#### Assignment:
Nothing but a number belongs in the answer: how many lines of the records below contain the string "Модульный".

#### Exercise data:
------------------------------

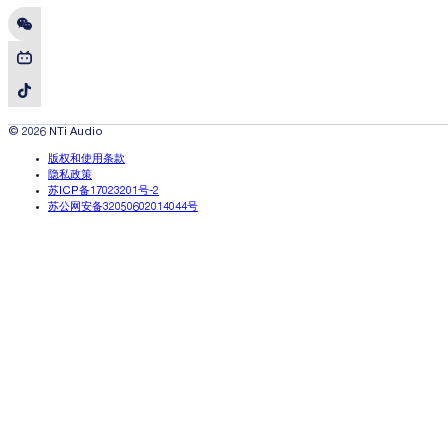
© 2026 NTi Audio
版权和使用条款
隐私政策
苏ICP备17023201号-2
苏公网安备32050602014044号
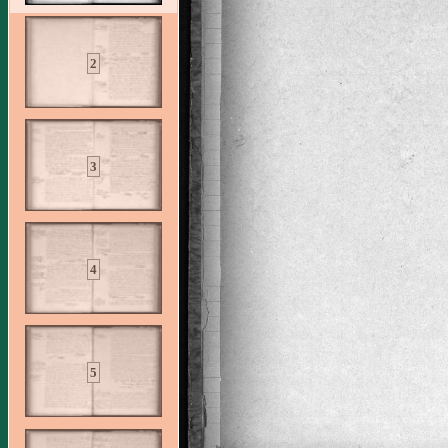
2
3
4
5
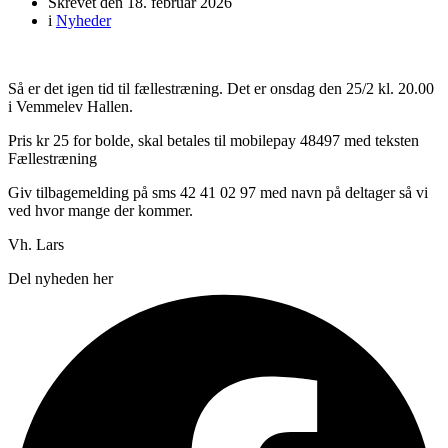
Skrevet den
18. februar 2026
i
Nyheder
Så er det igen tid til fællestræning. Det er onsdag den 25/2 kl. 20.00
i Vemmelev Hallen.
Pris kr 25 for bolde, skal betales til mobilepay 48497 med teksten
Fællestræning
Giv tilbagemelding på sms 42 41 02 97 med navn på deltager så vi
ved hvor mange der kommer.
Vh. Lars
Del nyheden her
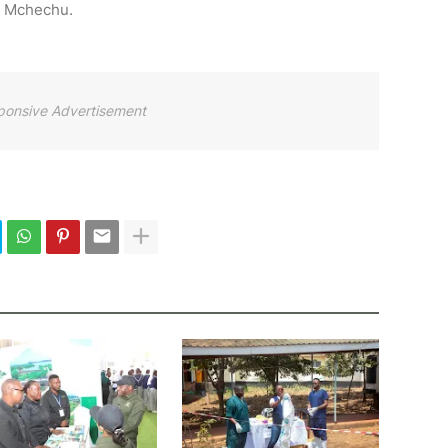
a Mchechu.
ponsive Advertisement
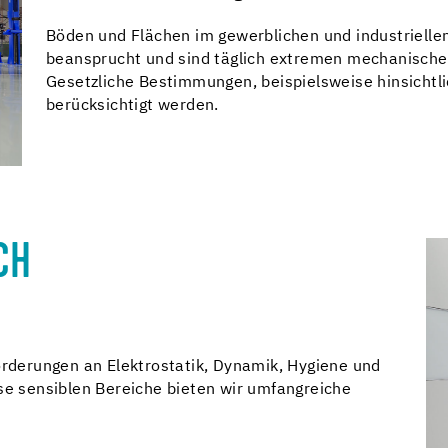
Böden und Flächen im gewerblichen und industriellen
beansprucht und sind täglich extremen mechanische
Gesetzliche Bestimmungen, beispielsweise hinsichtl
berücksichtigt werden.
CH
forderungen an Elektrostatik, Dynamik, Hygiene und
ese sensiblen Bereiche bieten wir umfangreiche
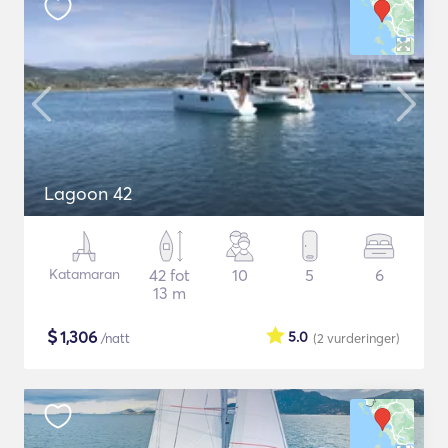
Lagoon 42
Katamaran
42 fot
10
5
6
13 m
$
1,306
5.0
/natt
(2
vurderinger
)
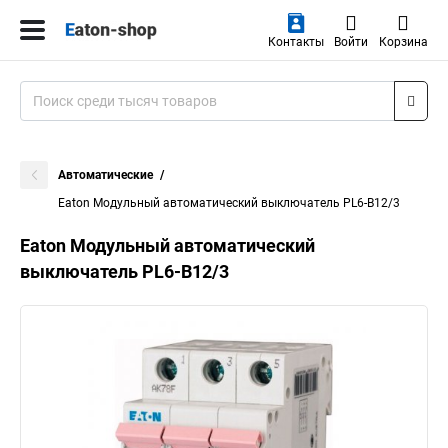
Контакты
Войти
Корзина
Автоматические
Eaton Модульный автоматический выключатель PL6-B12/3
Eaton Модульный автоматический
выключатель PL6-B12/3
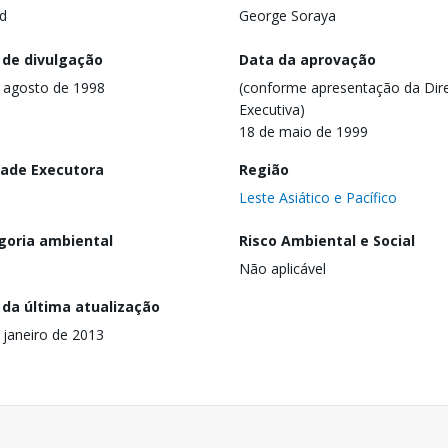
d
George Soraya
 de divulgação
Data da aprovação
 agosto de 1998
(conforme apresentação da Dire
Executiva)
18 de maio de 1999
dade Executora
Região
Leste Asiático e Pacífico
goria ambiental
Risco Ambiental e Social
Não aplicável
 da última atualização
 janeiro de 2013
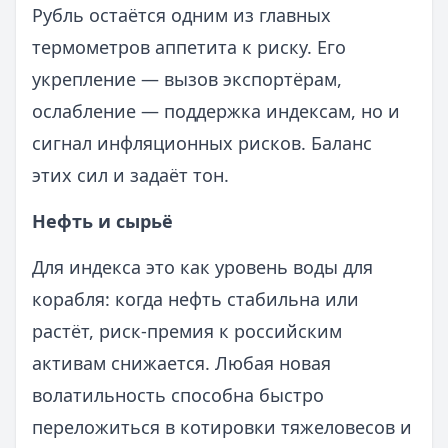
Рубль остаётся одним из главных
термометров аппетита к риску. Его
укрепление — вызов экспортёрам,
ослабление — поддержка индексам, но и
сигнал инфляционных рисков. Баланс
этих сил и задаёт тон.
Нефть и сырьё
Для индекса это как уровень воды для
корабля: когда нефть стабильна или
растёт, риск-премия к российским
активам снижается. Любая новая
волатильность способна быстро
переложиться в котировки тяжеловесов и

------------------------------

#### Task solution:
2